Why should I believe? This is the question I can't seem to answer. There appears to be no good reason for me to believe in god, despite the fact that some may insist I have to. If that is the case, then I don't see why I have free will to decide in the first place. Given that, if belief in god requires faith, evidence for it cannot exist, I am free to understand my reality without including a creator or almighty being in the picture. I have found it to be quite pleasant to the point where I often feel sorry for those who do believe. I suspect that they do not want my pity, though, as bearing a cross of their own has some significance to them. As it stands, the subordination and guilt is not appealing to me when I don't even feel that the benefits are all that great.
Let's start with this lifetime. One claim of faith is that it will make you happy. We can use research to help us estimate our relative happiness levels in any given situation. Dan Gilbert explained this in his TED lecture. It doesn't matter if you just lost your leg or if you just won the lottery, in 3 months, you'll be just as happy as if you had experienced the other. No amount of divine euphoria will sustain because it will normalize. If someone were to plead to me that giving my life to Jesus will make me happier than ever, I would simply point out that my extreme happiness would become a normalcy and thus lose its charm. After all, happiness is a relative state; we can only comprehend being happy because we know what being sad is. Remove sadness and you no longer have appreciation for happiness. Even if you claim that pride plays a part in the normalcy, the expectancy, of happiness, you still cannot contend with the happiness we manufacture when we need it most.

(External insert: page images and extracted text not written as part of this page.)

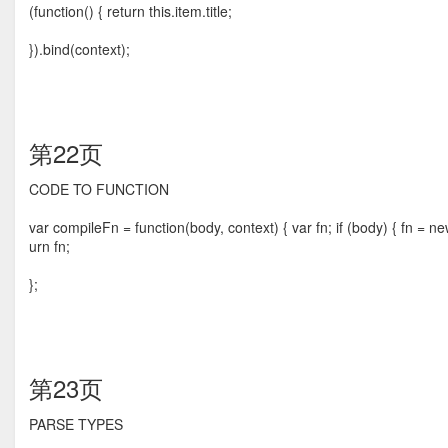
(function() { return this.item.title;
}).bind(context);
第22页
CODE TO FUNCTION
var compileFn = function(body, context) { var fn; if (body) { fn = new 
urn fn;
};
第23页
PARSE TYPES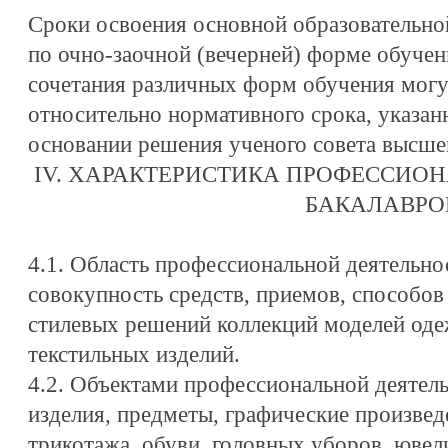
Сроки освоения основной образовательно
по очно-заочной (вечерней) форме обучени
сочетания различных форм обучения могут
относительно нормативного срока, указанн
основании решения ученого совета высшег
IV. ХАРАКТЕРИСТИКА ПРОФЕССИО
БАКАЛАВРО
4.1. Область профессиональной деятельно
совокупность средств, приемов, способов
стилевых решений коллекций моделей оде
текстильных изделий.
4.2. Объектами профессиональной деятел
изделия, предметы, графические произведе
трикотажа, обуви, головных уборов, ювел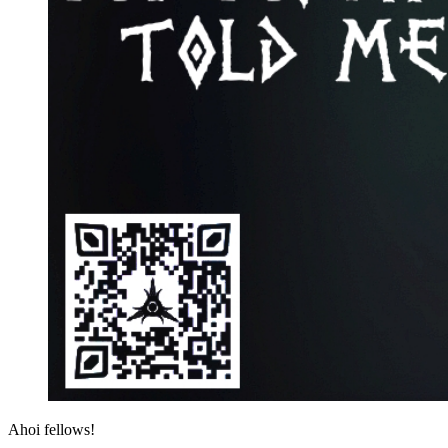
Ahoi fellows!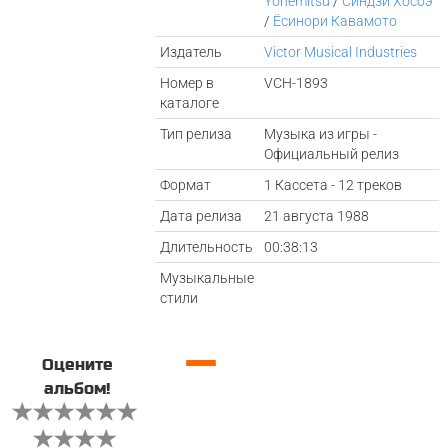
Yonemitsu
/
Синдзи Хосоэ
/
Ёсинори Кавамото
Издатель
Victor Musical Industries
Номер в
VCH-1893
каталоге
Тип релиза
Музыка из игры -
Официальный релиз
Формат
1 Кассета - 12 треков
Дата релиза
21 августа 1988
Длительность
00:38:13
Музыкальные
стили
—
Оцените
альбом!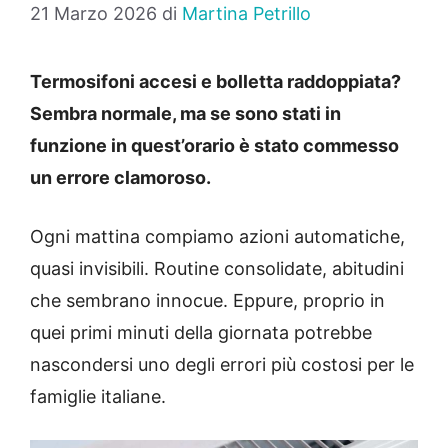
21 Marzo 2026
di
Martina Petrillo
Termosifoni accesi e bolletta raddoppiata?
Sembra normale, ma se sono stati in
funzione in quest’orario è stato commesso
un errore clamoroso.
Ogni mattina compiamo azioni automatiche,
quasi invisibili. Routine consolidate, abitudini
che sembrano innocue. Eppure, proprio in
quei primi minuti della giornata potrebbe
nascondersi uno degli errori più costosi per le
famiglie italiane.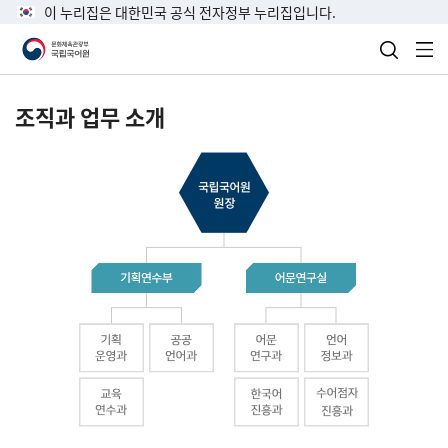
이 누리집은 대한민국 공식 전자정부 누리집입니다.
검색 열
전
조직과 업무 소개
국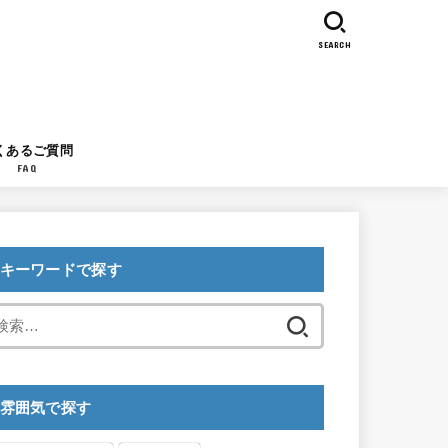
SEARCH
くあるご質問
FAQ
キーワードで探す
検
索:
雰囲気で探す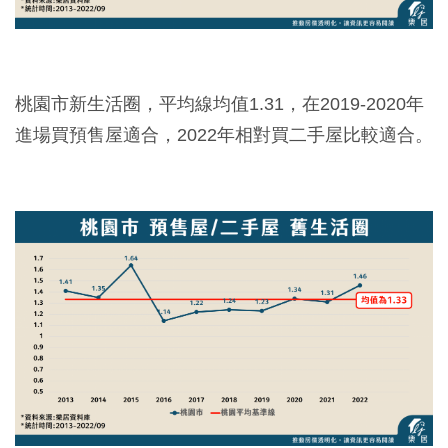
桃園市新生活圈，平均線均值1.31，在2019-2020年
進場買預售屋適合，2022年相對買二手屋比較適合。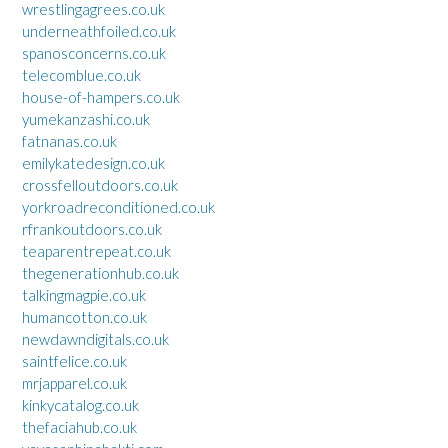
wrestlingagrees.co.uk
underneathfoiled.co.uk
spanosconcerns.co.uk
telecomblue.co.uk
house-of-hampers.co.uk
yumekanzashi.co.uk
fatnanas.co.uk
emilykatedesign.co.uk
crossfelloutdoors.co.uk
yorkroadreconditioned.co.uk
rfrankoutdoors.co.uk
teaparentrepeat.co.uk
thegenerationhub.co.uk
talkingmagpie.co.uk
humancotton.co.uk
newdawndigitals.co.uk
saintfelice.co.uk
mrjapparel.co.uk
kinkycatalog.co.uk
thefaciahub.co.uk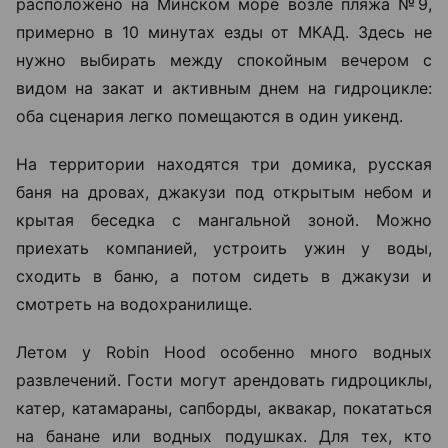
расположено на Минском море возле пляжа №9,
примерно в 10 минутах езды от МКАД. Здесь не
нужно выбирать между спокойным вечером с
видом на закат и активным днем на гидроцикле:
оба сценария легко помещаются в один уикенд.
На территории находятся три домика, русская
баня на дровах, джакузи под открытым небом и
крытая беседка с мангальной зоной. Можно
приехать компанией, устроить ужин у воды,
сходить в баню, а потом сидеть в джакузи и
смотреть на водохранилище.
Летом у Robin Hood особенно много водных
развлечений. Гости могут арендовать гидроциклы,
катер, катамараны, сапборды, аквакар, покататься
на банане или водных подушках. Для тех, кто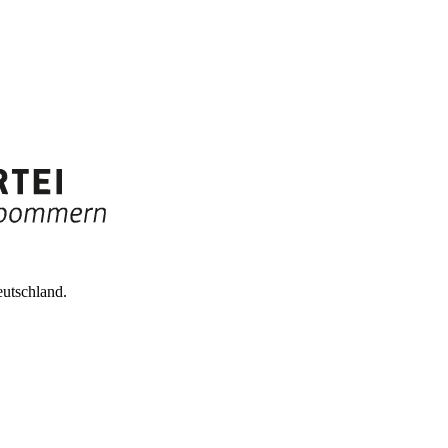
utschland.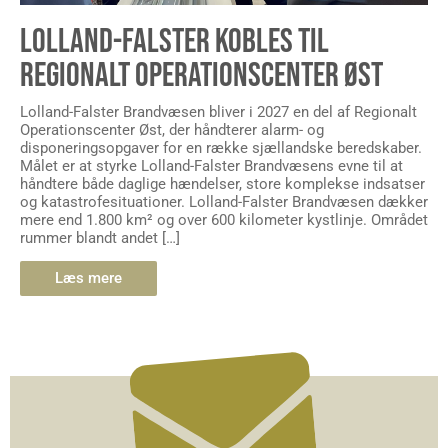
LOLLAND-FALSTER KOBLES TIL
REGIONALT OPERATIONSCENTER ØST
Lolland-Falster Brandvæsen bliver i 2027 en del af Regionalt
Operationscenter Øst, der håndterer alarm- og
disponeringsopgaver for en række sjællandske beredskaber.
Målet er at styrke Lolland-Falster Brandvæsens evne til at
håndtere både daglige hændelser, store komplekse indsatser
og katastrofesituationer. Lolland-Falster Brandvæsen dækker
mere end 1.800 km² og over 600 kilometer kystlinje. Området
rummer blandt andet […]
Læs mere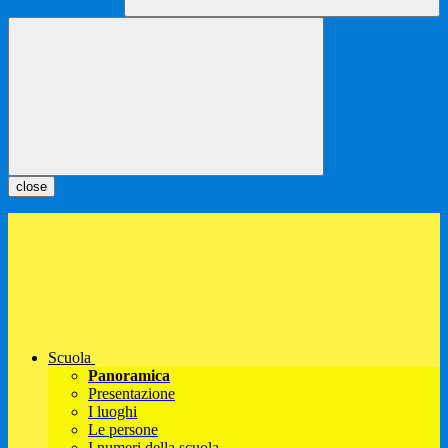
close
Scuola
Panoramica
Presentazione
I luoghi
Le persone
I numeri della scuola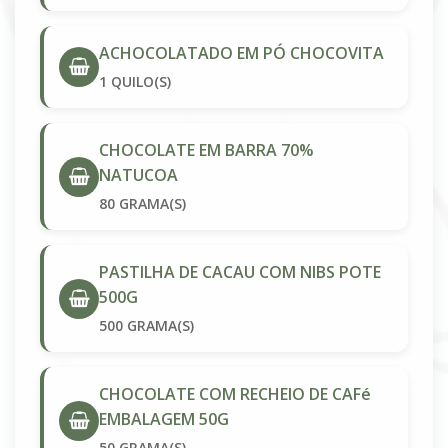
ACHOCOLATADO EM PÓ CHOCOVITA
1 QUILO(S)
CHOCOLATE EM BARRA 70%
NATUCOA
80 GRAMA(S)
PASTILHA DE CACAU COM NIBS POTE
500G
500 GRAMA(S)
CHOCOLATE COM RECHEIO DE CAFé
EMBALAGEM 50G
50 GRAMA(S)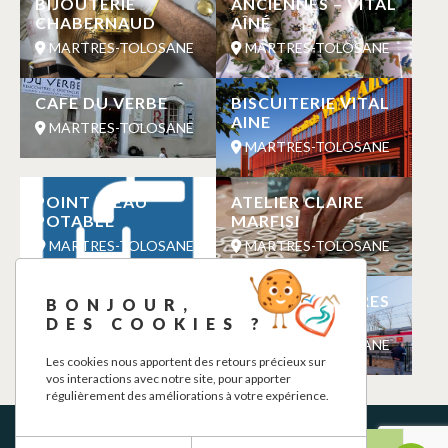
BIJOUTERIE
ANCIENNES – VITAL
CHABERNAUD
AÎNÉ
MARTRES-TOLOSANE
MARTRES-TOLOSANE
CAFE DU VERBE
BISCUITERIE VITAL
AINE
MARTRES-TOLOSANE
MARTRES-TOLOSANE
POINT D’EAU
ATELIER CLAIRE
POTABLE
MARFISI
MARTRES-TOLOSANE
MARTRES-TOLOSANE
MC COUTURE 31 –
GARE DE MARTRES
BONJOUR,
CAMION COUTURE
TOLOSANE
DES COOKIES ?
MARTRES-TOLOSANE
MARTRES-TOLOSANE
Les cookies nous apportent des retours précieux sur
vos interactions avec notre site, pour apporter
régulièrement des améliorations à votre expérience.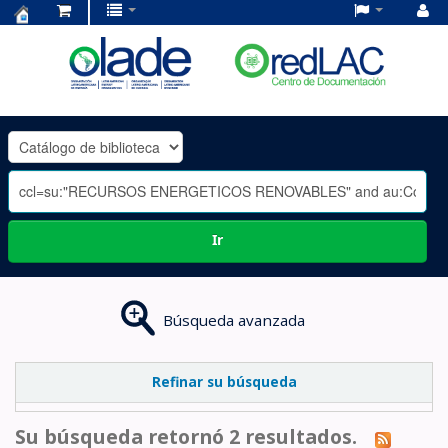
Centro
de
Documentación
OLADE
-
Ir
Búsqueda avanzada
Refinar su búsqueda
Su búsqueda retornó 2 resultados.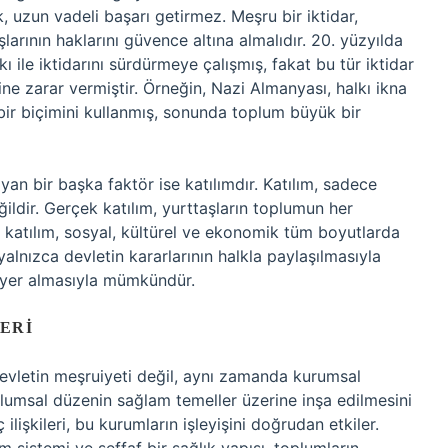
, uzun vadeli başarı getirmez. Meşru bir iktidar,
arının haklarını güvence altına almalıdır. 20. yüzyılda
 ile iktidarını sürdürmeye çalışmış, fakat bu tür iktidar
ine zarar vermiştir. Örneğin, Nazi Almanyası, halkı ikna
bir biçimini kullanmış, sonunda toplum büyük bir
an bir başka faktör ise katılımdır. Katılım, sadece
ğildir. Gerçek katılım, yurttaşların toplumun her
Bu katılım, sosyal, kültürel ve ekonomik tüm boyutlarda
 yalnızca devletin kararlarının halkla paylaşılmasıyla
de yer almasıyla mümkündür.
ERI
devletin meşruiyeti değil, aynı zamanda kurumsal
oplumsal düzenin sağlam temeller üzerine inşa edilmesini
ilişkileri, bu kurumların işleyişini doğrudan etkiler.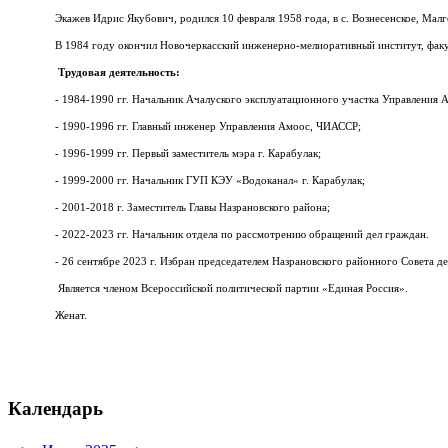
Экажев Идрис Якубович, родился 10 февраля 1958 года, в с.
Вознесенское, Мал
В 1984 году окончил Новочеркасский инженерно-мелиоративный институт, факу
Трудовая деятельность:
- 1984-1990 гг. Начальник Ачалуского эксплуатационного участка Управления
- 1990-1996 гг. Главный инженер Управления Амоос, ЧИАССР;
- 1996-1999 гг. Первый заместитель мэра г. Карабулак;
- 1999-2000 гг. Начальник ГУП КЭУ «Водоканал» г. Карабулак;
- 2001-2018 г. Заместитель Главы Назрановского района;
- 2022-2023 гг. Начальник отдела по рассмотрению обращений дел граждан.
- 26 сентябре 2023 г. Избран председателем Назрановского районного Совета де
Является членом Всероссийской политической партии «Единая Россия».
Женат.
Календарь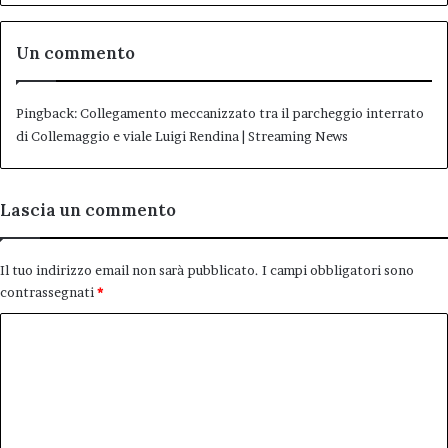
Un commento
Pingback:
Collegamento meccanizzato tra il parcheggio interrato
di Collemaggio e viale Luigi Rendina | Streaming News
Lascia un commento
Il tuo indirizzo email non sarà pubblicato.
I campi obbligatori sono
contrassegnati
*
C
o
m
m
e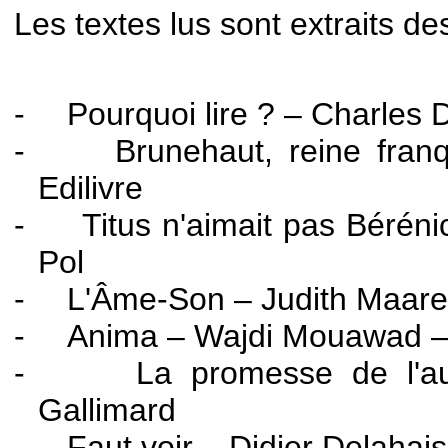
Les textes lus sont extraits des
-
Pourquoi lire ? – Charles 
-
Brunehaut, reine fran
Edilivre
-
Titus n'aimait pas Béréni
Pol
-
L'Âme-Son – Judith Maare
-
Anima – Wajdi Mouawad –
-
La promesse de l'
Gallimard
-
Faut voir – Didier Delahai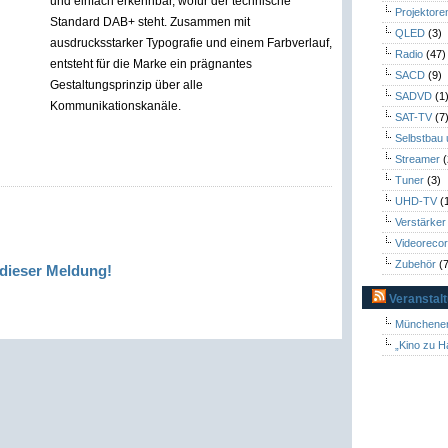
und einfach erkennbar, wofür der technische
Projektore
Standard DAB+ steht. Zusammen mit
QLED
(3)
ausdrucksstarker Typografie und einem Farbverlauf,
Radio
(47)
entsteht für die Marke ein prägnantes
SACD
(9)
Gestaltungsprinzip über alle
SADVD
(1
Kommunikationskanäle.
SAT-TV
(7
Selbstbau
Streamer
(
Tuner
(3)
UHD-TV
(
Verstärker
Videoreco
Zubehör
(7
dieser Meldung!
Veranstal
Münchener
„Kino zu H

The difference between real happiness and manufactured happiness lies in how you obtain it. In the end, though, they are both just as effective. While, from an honest perspective, I would much rather achieve my happiness through a positive occurrence (being the best at playing a game, for instance) instead of through accepting and owning up to a negative (acknowledging that I suck at games and just playing for the experience), the two opposite situations have different implications on future avenues for happiness. If I become used to positive happiness, it takes increasingly more positive things to placate my high dopamine levels and maintain that happiness. However, if my happiness comes from my acceptance of my reality, it does not take much to give me a little endorphin rush. This is all to say that Jesus cannot make me happy without also teaching me to suffer. I can get that from anyone, not just the son of god.
There is another aspect of belief that I admit to being nonplussed about. That is the community aspect. Obviously, if you go to church, you form friendships within your community and you become a part of a large support group network. For agnostics who have fallen out of faith from the inside, losing their religious friends is one of the harshest realities they face when considering leaving their religion. For myself, I could not imagine living in a world where everyone agreed with me. In fact, one of the main reasons why I moved to New York City 5 years ago was because of the diversity of race and culture to be found here. The lure of assimilation is more of a repulsion.
I once read an article that stated that atheists get off easy because they don't believe anything that requires them to sacrifice. Beyond the near-sightedness of this claim (see the above statement about agnostics leaving their church), there is a flaw in the logic. Who says we have to suffer? Why does sacrifice have to come built into a given ideology? Why can't it come as a consequence of following one's dreams instead of following dogma? It seems to me that some paths through belief are paved by masochists who become, in turn, sadists that want others to feel their pain. Not only is this undesirable, it is quite creepy. It is said that Pope John Paul II was favored by his peers because he beat himself with his belt and slept on the floor for penance. Why would a sane person want this?
Back to the evidence point. I think it goes without saying that I could not possibly unlearn everything I know about cosmology, biology, logic, and philosophy simply to believe. If I were to have faith, I would need to either find something real that contradicts my current knowledge or work the concept of god into a non-literal mental nook. This already feels like a boring tact. While there are very smart people who believe in god, it does not appear that any of the ones who originally began as atheists took the sane route of reasoning their way to belief. I think I would need something of a vision, a surreal experience, to pluck me from my rationality. Once my rationality is gone, though, there's no telling how far I would go to destroy every thought I ever had before.
Let's move on to the real fun, though; the afterlife. As the comedian Jim Jeffries points out, hell can't be as bad as Christians paint it. If god represents the light, then he is obviously beholden to sell his path as the way to go and the opposite path as a blatantly bad choice. However, if one admires the logic of Pascal's wager, then surely you'll appreciate this idea: the devil has no reason to punish those who advance his efforts. He would reward them, I think. If the guy is as bad and as crafty as everyone claims he is, then he would not dispose of his loyal agents. Because the bible is supposedly the word of god, it is admittedly a one-sided affair. Similarly, as other comedians have stated, heaven sounds like it is populated by the most boring people.
There isn't much in faith for me, I must say. As a happy, healthy, sane, smart and optimistic atheist, I don't know what anyone could offer me to make me desire otherwise. Even if they did offer it, that wouldn't sound like a savior to me. More like a soul monger... pardon me while I question the motives.